ASSIGNMENT ->
Within the data below, copy each line where the string "EnDURO" is found.

Page-level text extractions
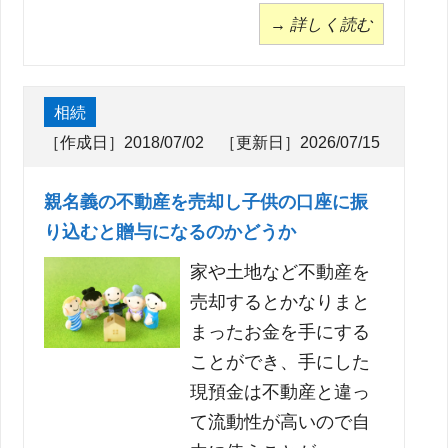
→ 詳しく読む
相続
［作成日］2018/07/02 ［更新日］2026/07/15
親名義の不動産を売却し子供の口座に振
り込むと贈与になるのかどうか
家や土地など不動産を
売却するとかなりまと
まったお金を手にする
ことができ、手にした
現預金は不動産と違っ
て流動性が高いので自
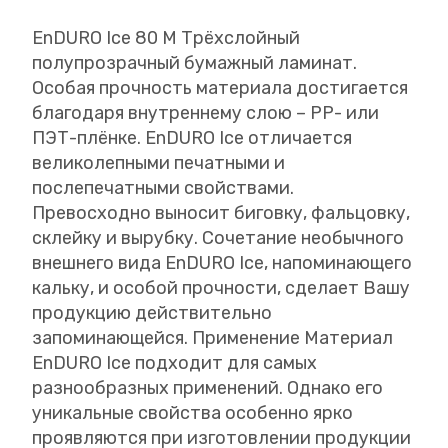
EnDURO Ice 80 M Трёхслойный
полупрозрачный бумажный ламинат.
Особая прочность материала достигается
благодаря внутреннему слою – PP- или
ПЭТ-плёнке. EnDURO Ice отличается
великолепными печатными и
послепечатными свойствами.
Превосходно выносит биговку, фальцовку,
склейку и вырубку. Сочетание необычного
внешнего вида EnDURO Ice, напоминающего
кальку, и особой прочности, сделает Вашу
продукцию действительно
запоминающейся. Применение Материал
EnDURO Ice подходит для самых
разнообразных применений. Однако его
уникальные свойства особенно ярко
проявляются при изготовлении продукции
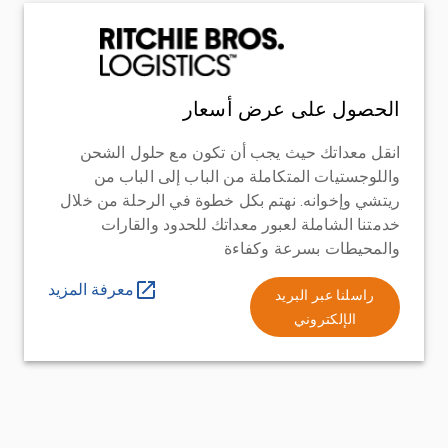
الحصول على عرض أسعار
انقل معداتك حيث يجب أن تكون مع حلول الشحن
واللوجستيات المتكاملة من الباب إلى الباب من
ريتشي وإخوانه. نهتم بكل خطوة في الرحلة من خلال
خدمتنا الشاملة لعبور معداتك للحدود والقارات
والمحيطات بسرعة وكفاءة
معرفة المزيد
راسلنا عبر البريد
الإلكتروني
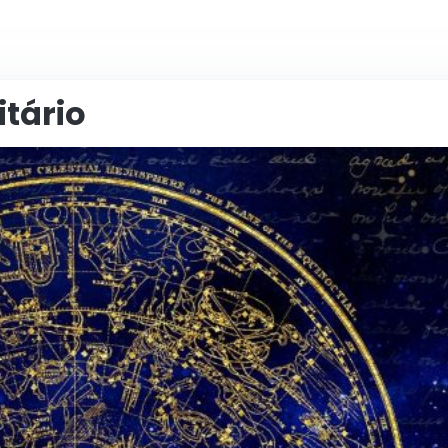
itário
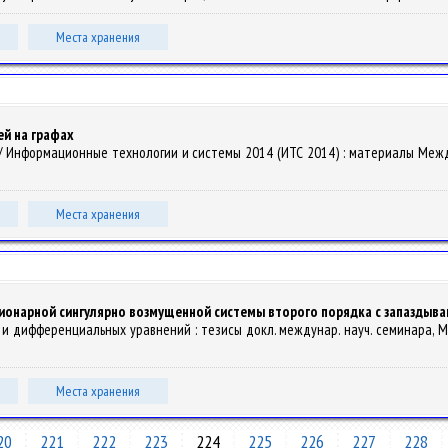
Места хранения
ей на графах
ина // Информационные технологии и системы 2014 (ИТС 2014) : материалы Ме
Места хранения
ционарной сингулярно возмущенной системы второго порядка с запаздыв
а и дифференциальных уравнений : тезисы докл. междунар. науч. семинара, М
Места хранения
20
221
222
223
224
225
226
227
228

OUTPUT FOR THIS TASK ->
EnDURO Ice 80 M Трёхслойный
ПЭТ-плёнке. EnDURO Ice отличается
внешнего вида EnDURO Ice, напоминающего
EnDURO Ice подходит для самых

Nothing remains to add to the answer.